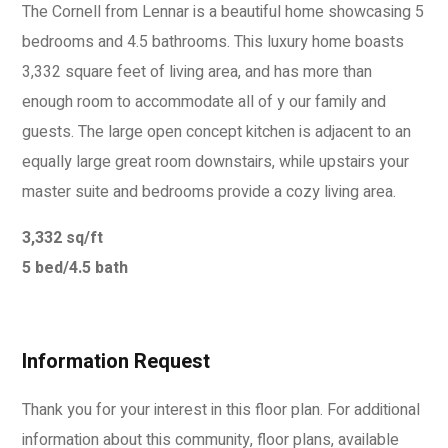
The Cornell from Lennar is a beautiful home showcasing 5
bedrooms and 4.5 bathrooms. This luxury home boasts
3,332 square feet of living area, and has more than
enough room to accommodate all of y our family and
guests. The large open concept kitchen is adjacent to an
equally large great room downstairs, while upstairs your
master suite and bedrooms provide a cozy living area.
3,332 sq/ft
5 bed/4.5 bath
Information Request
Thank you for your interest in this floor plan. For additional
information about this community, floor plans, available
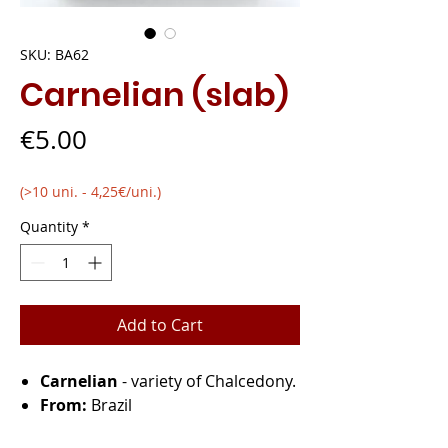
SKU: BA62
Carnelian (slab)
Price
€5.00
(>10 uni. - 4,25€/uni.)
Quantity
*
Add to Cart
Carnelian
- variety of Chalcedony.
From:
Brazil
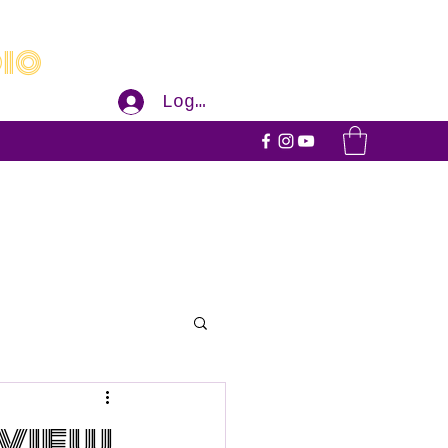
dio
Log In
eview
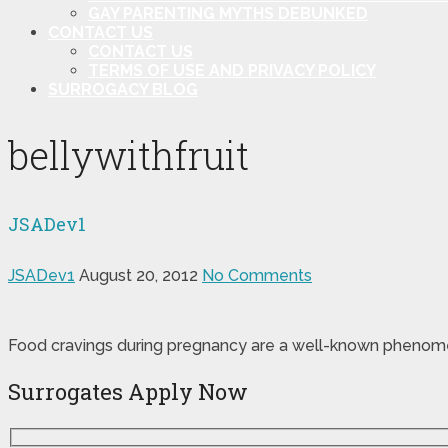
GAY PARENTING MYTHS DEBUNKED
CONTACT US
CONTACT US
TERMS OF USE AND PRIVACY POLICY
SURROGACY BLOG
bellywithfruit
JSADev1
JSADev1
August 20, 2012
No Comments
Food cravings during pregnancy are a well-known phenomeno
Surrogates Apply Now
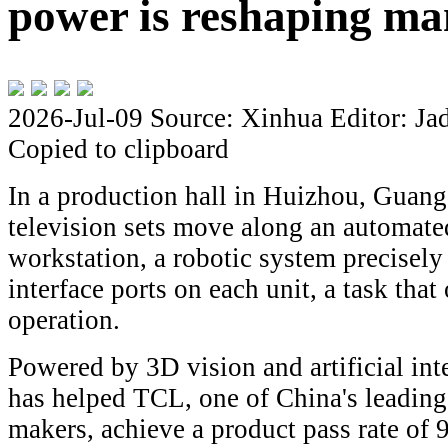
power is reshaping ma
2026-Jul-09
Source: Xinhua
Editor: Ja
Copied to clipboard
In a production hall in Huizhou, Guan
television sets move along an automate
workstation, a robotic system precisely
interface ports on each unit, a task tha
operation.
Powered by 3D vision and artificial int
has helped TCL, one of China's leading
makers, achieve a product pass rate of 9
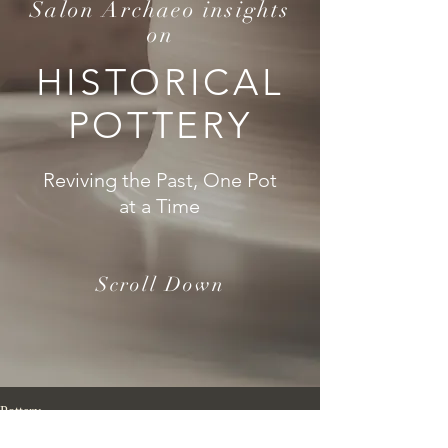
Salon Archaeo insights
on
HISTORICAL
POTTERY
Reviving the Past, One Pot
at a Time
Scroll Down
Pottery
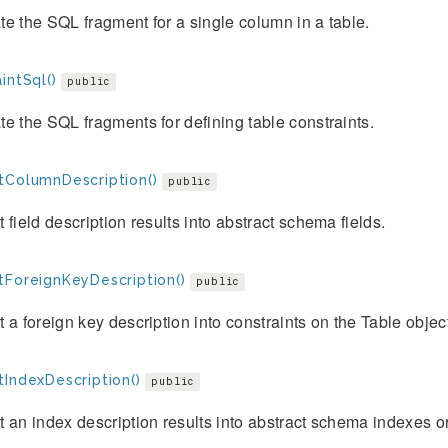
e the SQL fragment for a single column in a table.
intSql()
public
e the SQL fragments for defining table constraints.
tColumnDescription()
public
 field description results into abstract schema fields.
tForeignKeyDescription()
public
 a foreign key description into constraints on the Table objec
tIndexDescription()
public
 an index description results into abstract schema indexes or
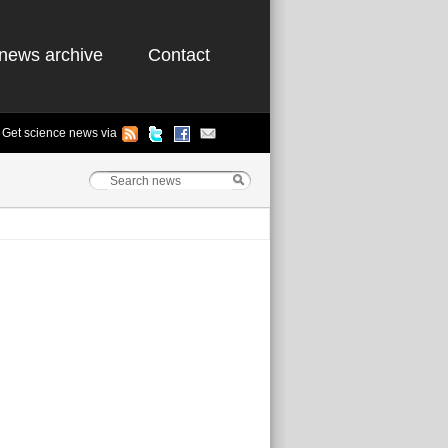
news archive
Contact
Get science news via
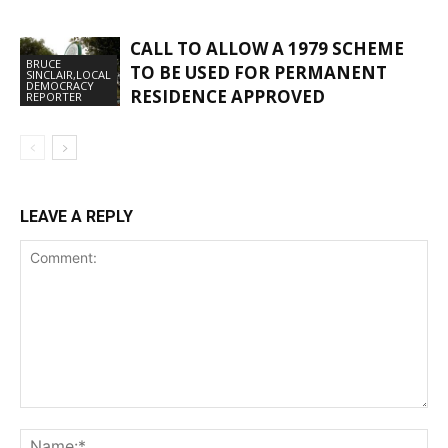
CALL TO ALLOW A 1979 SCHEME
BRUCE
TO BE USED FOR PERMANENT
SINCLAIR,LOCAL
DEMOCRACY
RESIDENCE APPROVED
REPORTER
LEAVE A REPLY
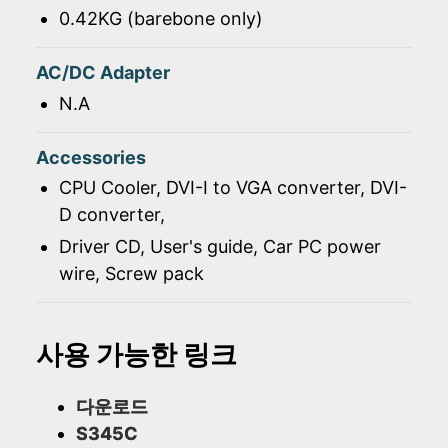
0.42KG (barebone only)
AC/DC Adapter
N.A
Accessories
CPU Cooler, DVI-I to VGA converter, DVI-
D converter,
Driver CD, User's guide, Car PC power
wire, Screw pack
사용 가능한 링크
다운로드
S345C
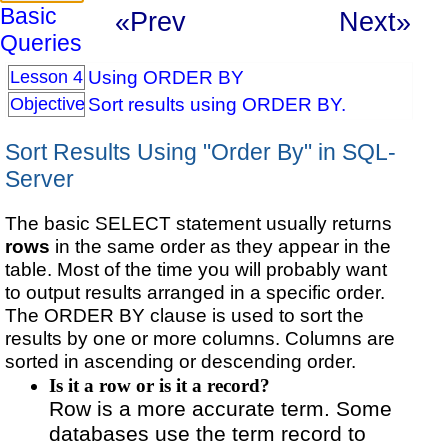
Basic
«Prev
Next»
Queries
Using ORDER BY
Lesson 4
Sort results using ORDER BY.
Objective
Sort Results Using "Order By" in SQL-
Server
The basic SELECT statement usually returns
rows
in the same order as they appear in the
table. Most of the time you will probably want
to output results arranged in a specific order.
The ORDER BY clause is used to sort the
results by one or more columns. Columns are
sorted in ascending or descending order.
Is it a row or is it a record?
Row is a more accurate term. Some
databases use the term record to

******************************

◆ **Problem requirements**: Lines containing the word "abstract" are to be located in the entries and copied.

◆ **Written response**:
 field description results into abstract schema fields.
 an index description results into abstract schema indexes or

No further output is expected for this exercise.